Data for analysis —

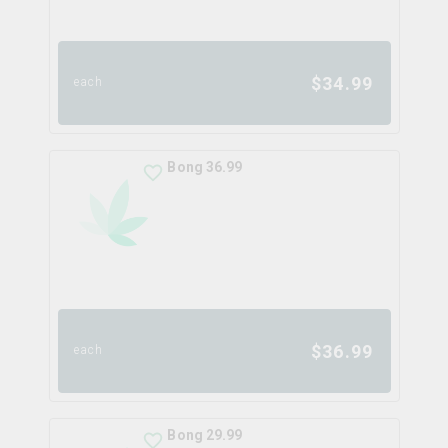
$
34.99
each
Bong 36.99
$
36.99
each
Bong 29.99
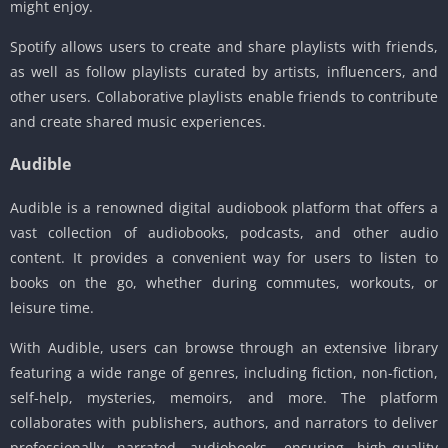
might enjoy.
Spotify allows users to create and share playlists with friends,
as well as follow playlists curated by artists, influencers, and
other users. Collaborative playlists enable friends to contribute
and create shared music experiences.
Audible
Audible is a renowned digital audiobook platform that offers a
vast collection of audiobooks, podcasts, and other audio
content. It provides a convenient way for users to listen to
books on the go, whether during commutes, workouts, or
leisure time.
With Audible, users can browse through an extensive library
featuring a wide range of genres, including fiction, non-fiction,
self-help, mysteries, memoirs, and more. The platform
collaborates with publishers, authors, and narrators to deliver
professionally narrated audiobooks, ensuring high-quality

What to work on — List every line in the records above that contains the word "other".

Written answer —
other users. Collaborative playlists enable friends to contribute
vast collection of audiobooks, podcasts, and other audio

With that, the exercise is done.